The alcoholic beverages were confiscated, according to police led by lead detectives, at a location inside a huge business park where they were being packaged for distribution to markets including Ruiru, Eastern Bypass, Thika, and Weitethie.

Officers from the Kenya Police, Directorate of Criminal Investigations (DCI), and KRA surrounded the distillery where the alcohol, with an estimated street value of Ksh 100 million (U.S$ 797,448), was being made.

Under the direction of Abdullahi Shurie, head of the DCI Economic Crimes Unit, the team loaded two trailers with hundreds of cartons containing alcohol and other distilling supplies.

The drinks, which bore the names of some well-known brands, were being distilled in what appeared to be an unprofessional, improvised distillery.

According to Shurie, authorities are searching for the property’s owner who was absent when the raid took place.

Under the condition of anonymity, a police source claimed that KRA was losing millions of shillings in daily revenue to companies that flout the law.

Counterfeit liquor on the rise

A significant shipment of fake alcoholic beverages was seized at a residential property in Makongeni, Thika, Kiambu county, late last month as a result of an investigation into high-level tax evasion schemes by traders dealing in alcoholic products.

The operation conducted by detectives and officials from the KRA saw over 300 cartons containing alcoholic drinks impounded.

According to a statement from the Directorate of Criminal Investigations (DCI), the cartons were destined for different stores.

“The counterfeited drinks whose safety to consumers could not be immediately ascertained, were packaged in branded bottles that are popular with the youth including, Kane Extra, King Vodka, Nest Vodka, Hunters Vodka, Chrome Vodka, Blue Ice Vodka, Konyagi, Triple Ace, Hunters Vodka, K.C Vodka, Kibao among others,” wrote DCI on Twitter.

Police in Murang’a County also recently seized assorted brands of fake alcohol that were stashed in a local pub in Murang’a town.

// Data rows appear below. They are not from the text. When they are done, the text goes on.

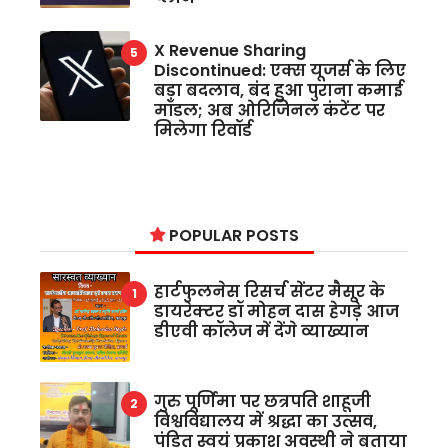
X Revenue Sharing
Discontinued: एक्स यूजर्स के लिए
बड़ा बदलाव, बंद हुआ पुराना कमाई
मॉडल; अब ओरिजिनल कंटेंट पर
मिलेगा रिवॉर्ड
POPULAR POSTS
हार्टफुलनेस रिसर्च सेंटर मैसूर के
डायरेक्टर डॉ मोहन दास हेगड़े आज
डीएवी कॉलेज में देंगे व्याख्यान
गुरु पूर्णिमा पर छत्रपति शाहूजी
विश्वविद्यालय में श्रद्धा का उत्सव,
पंडित स्वयं प्रकाश अवस्थी ने बताया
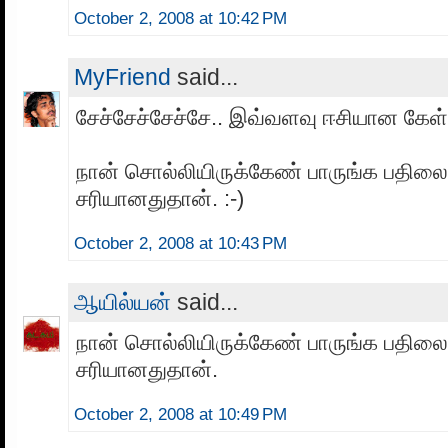
October 2, 2008 at 10:42 PM
MyFriend
said...
சேச்சேச்சேச்சே.. இவ்வளவு ஈசியான கேள
நான் சொல்லியிருக்கேண் பாருங்க பதிலை.
சரியானதுதான். :-)
October 2, 2008 at 10:43 PM
ஆயில்யன்
said...
நான் சொல்லியிருக்கேண் பாருங்க பதிலை.
சரியானதுதான்.
October 2, 2008 at 10:49 PM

Thomas Nyoro, the Deputy County Commissioner (DCC) for Murang’a East, reported that the police seized counterfeit alcohol worth ksh200,000 (U.S$ 1606) from a bar in the Grogon neighborhood because the alcohol brands lacked standardization marks for products intended for sale in Kenya.

“We confiscated 17 crates of assorted brands of liquor after they were found without Kenya Revenue Authority (KRA) sticker and Kenya Bureau of Standards (KEBS) quality mark,” he said, adding that the said liquor will undergo inspection by the relevant authorities to ascertain their quality standard.

According to Mr. Nyoro, the neighborhood police organized a crackdown in response to a public uproar over the increase in the production and distribution of illicit alcohol in the region.

“There has been an outcry in Murang’a and Mt Kenya region over the rampant consumption of cheap counterfeit liquor in the market centres leading to increased alcoholism among our male youth,” he said.